Зачем оно нужно, спросит иной читатель. Коль скоро автор показал возможность построения производственно-хозяйственных систем (назовём их экономическими системами), адекватных любой возникавшей ситуации, то пусть бы они и менялись себе спокойно с изменением внешних условий. Это, очевидно, не так. Отбросим пока субъективный фактор. Обратимся к объективным закономерностям. В главе «Родимые пятна государственности» мы показали, что мотыжное земледелие потому и было мотыжным, что для прокорма рабочего скота в древнеземледельческих цивилизациях не было достаточного количества пастбищных угодий. И этого скота там просто не было. Допустим, Сахара вдруг снова стала бы цветущей лесостепью. Разве можно было бы ирригационным земледельцам в одночасье снова стать вольными скотоводами при отсутствии достаточного количества скота?

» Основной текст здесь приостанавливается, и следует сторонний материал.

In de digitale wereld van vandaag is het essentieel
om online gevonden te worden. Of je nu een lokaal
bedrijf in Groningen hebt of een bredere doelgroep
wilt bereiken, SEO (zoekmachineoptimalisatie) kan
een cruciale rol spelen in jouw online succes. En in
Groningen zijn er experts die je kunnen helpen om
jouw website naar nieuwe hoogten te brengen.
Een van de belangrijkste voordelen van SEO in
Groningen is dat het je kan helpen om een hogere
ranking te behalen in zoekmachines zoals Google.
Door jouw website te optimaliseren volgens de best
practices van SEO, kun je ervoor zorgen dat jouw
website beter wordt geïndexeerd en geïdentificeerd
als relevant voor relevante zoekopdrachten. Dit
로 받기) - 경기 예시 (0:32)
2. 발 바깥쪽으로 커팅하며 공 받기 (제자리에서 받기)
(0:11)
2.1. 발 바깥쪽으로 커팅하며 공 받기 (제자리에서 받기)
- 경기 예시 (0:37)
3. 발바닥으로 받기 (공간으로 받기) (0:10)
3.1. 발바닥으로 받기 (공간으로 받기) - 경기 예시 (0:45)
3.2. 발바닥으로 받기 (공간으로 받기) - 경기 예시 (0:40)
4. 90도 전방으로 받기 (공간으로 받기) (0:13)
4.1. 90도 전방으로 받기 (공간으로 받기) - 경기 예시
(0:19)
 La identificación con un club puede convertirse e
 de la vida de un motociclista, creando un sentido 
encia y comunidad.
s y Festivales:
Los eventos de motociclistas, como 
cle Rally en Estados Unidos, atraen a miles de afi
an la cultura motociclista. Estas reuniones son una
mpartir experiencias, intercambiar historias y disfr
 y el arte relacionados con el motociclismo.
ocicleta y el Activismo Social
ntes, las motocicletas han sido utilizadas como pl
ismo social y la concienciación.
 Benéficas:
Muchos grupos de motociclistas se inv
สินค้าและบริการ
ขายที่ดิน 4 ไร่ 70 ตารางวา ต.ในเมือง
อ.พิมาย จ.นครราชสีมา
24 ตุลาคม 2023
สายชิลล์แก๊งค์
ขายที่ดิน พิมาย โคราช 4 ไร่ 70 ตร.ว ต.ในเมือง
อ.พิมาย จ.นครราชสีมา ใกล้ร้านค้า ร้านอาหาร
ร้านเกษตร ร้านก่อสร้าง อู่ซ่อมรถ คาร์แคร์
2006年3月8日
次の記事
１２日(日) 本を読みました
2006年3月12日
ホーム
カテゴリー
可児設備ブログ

Это простейший пример. Однако вся история хозяйствования говорит о том, что очень трудно при изменении условий изменить хозяйственную структуру, переналадить орудия, переучить персонал, изменить систему коммуникаций и решить массу т. п. задач. Именно поэтому первая реакция человека на изменение условий, влияющих на производство, – это Сохранение (или восстановление) непроизводственными способами старых условий. При этом, зачастую, не важно, в какой степени они были благоприятны.

Вспомним, чтобы выбраться из ресурсно-экологического кризиса, разразившегося в бассейнах и долинах великих тропических рек, человеку нужно было создать такую внеэкономическую структуру, как государство – коллективного людоеда, единственная положительная роль которого состояла в создании механизма концентрации слабо понимающих друг друга и враждебных друг к другу людей для решения неких общих задач. Решение этих задач привело к созданию принципиально новой системы хозяйства. Эта система характеризовалась целевой функцией достижения максимума отношения продукции к используемым земельным ресурсам.

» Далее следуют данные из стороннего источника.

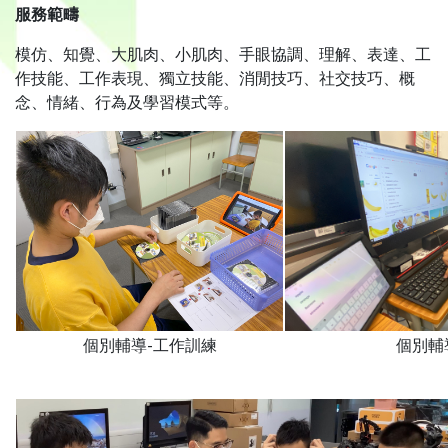
服務範疇
模仿、知覺、大肌肉、小肌肉、手眼協調、理解、表達、工
作技能、工作表現、獨立技能、消閒技巧、社交技巧、概
念、情緒、行為及學習模式等。
個別輔導-工作訓練
個別輔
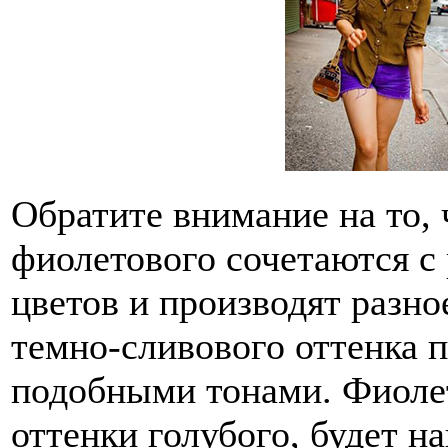
Обратите внимание на то, 
фиолетового сочетаются с
цветов и производят разно
темно-сливового оттенка п
подобными тонами. Фиоле
оттенки голубого, будет 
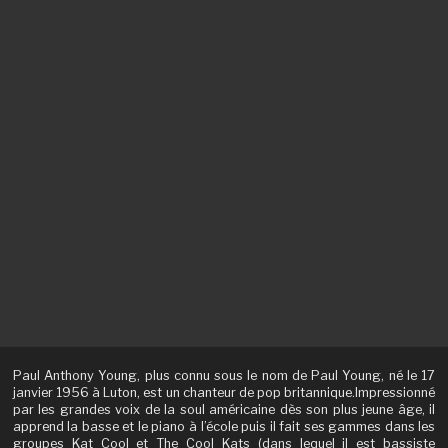
Paul Anthony Young, plus connu sous le nom de Paul Young, né le 17
janvier 1956 à Luton, est un chanteur de pop britannique.Impressionné
par les grandes voix de la soul américaine dès son plus jeune âge, il
apprend la basse et le piano à l’école puis il fait ses gammes dans les
groupes Kat Cool et The Cool Kats (dans lequel il est bassiste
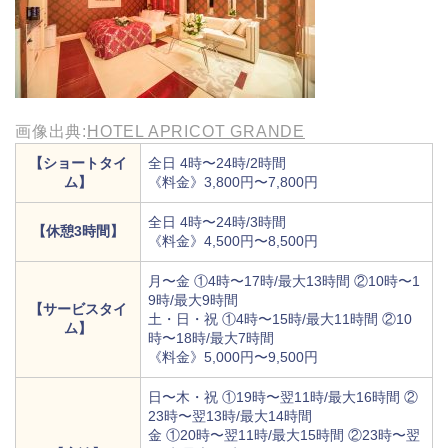
画像出典:
HOTEL APRICOT GRANDE
【ショートタイ
全日 4時〜24時/2時間
ム】
《料金》3,800円〜7,800円
全日 4時〜24時/3時間
【休憩3時間】
《料金》4,500円〜8,500円
月〜金 ①4時〜17時/最大13時間 ②10時〜1
9時/最大9時間
【サービスタイ
土・日・祝 ①4時〜15時/最大11時間 ②10
ム】
時〜18時/最大7時間
《料金》5,000円〜9,500円
日〜木・祝 ①19時〜翌11時/最大16時間 ②
23時〜翌13時/最大14時間
金 ①20時〜翌11時/最大15時間 ②23時〜翌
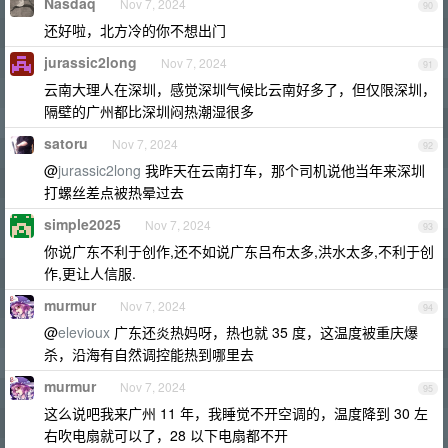
Nasdaq
Nov 7, 2024
90
还好啦，北方冷的你不想出门
jurassic2long
Nov 7, 2024
91
云南大理人在深圳，感觉深圳气候比云南好多了，但仅限深圳，
隔壁的广州都比深圳闷热潮湿很多
satoru
Nov 7, 2024
92
@
jurassic2long
我昨天在云南打车，那个司机说他当年来深圳
打螺丝差点被热晕过去
simple2025
Nov 7, 2024
93
你说广东不利于创作,还不如说广东吕布太多,洪水太多,不利于创
作,更让人信服.
murmur
Nov 7, 2024
94
@
elevioux
广东还炎热妈呀，热也就 35 度，这温度被重庆爆
杀，沿海有自然调控能热到哪里去
murmur
Nov 7, 2024
95
这么说吧我来广州 11 年，我睡觉不开空调的，温度降到 30 左
右吹电扇就可以了，28 以下电扇都不开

Раз возникнув, государство, как один из инструментов управленческой структуры, продолжало существовать. Его уже использовали для обеспечения внешних условий при сложившейся системе хозяйствования. Не стало хватать рабов – пошлём армию в поход за пленниками. Не менять же хозяйственную структуру.

Аналогично в ХVII-ХХ веках рассуждали руководители колониальных государств. Не хватает ресурсов для бурно развивающегося производства – возьмём их в колониях, не перенастраивать же систему хозяйства, где эффективность производства измеряется деньгами. А ведь деньги в первую очередь оценивают (а следовательно, экономят) только затраты труда, живого либо овеществлённого в орудиях (правы были в этом классики марксизма). Вот и дымили канонерки у чужих берегов, стимулируя менее продвинутых в технике дикарей делиться ресурсами, которых не было в Англии или Франции.

А вот кочевникам ни ископаемые, ни люди не были нужны. Им была нужна территория. Зачем кочевнику рабы, если скот сам пасётся. Поэтому они просто уничтожали людей и хозяйственную структуру на завоёванных территориях, чтобы там не могло снова возникнуть оседлое население, занимающее землю, на которой должны пастись стада. Это потом, когда кочевники вошли в контакт с рабовладельцами-мелиораторами, они часть пленников начали продавать им. Но это побочное замечание. Нам важно другое. Кочевники тоже не собирались отказываться от своей системы хозяйства, а использовали собственные слабо оформившиеся государственные, и прежде всего военные, структуры для достижения оптимальных условий при сложившейся у них системе хозяйства.

И в СССР 1930-х годов также использовалась вся мощь государства, чтобы обеспечить возможность расточительного расходования трудовых ресурсов. Интересно, что пока в конце 20-х годов промышленность только набирала обороты, когда массу безработных ещё нельзя было обеспечить орудиями труда и «дать им фронт работ», вопрос о коллективизации не вставал. Сталин даже поддерживал Бухарина. Однако, когда в самом начале 30-х годов расширяющееся производство, не привыкшее экономить трудовые ресурсы, потребовало их, была сменена не целевая функция этого производства, а была произведена организованная государством «трудовая интервенция» из деревни на заводы, фабрики и рудники.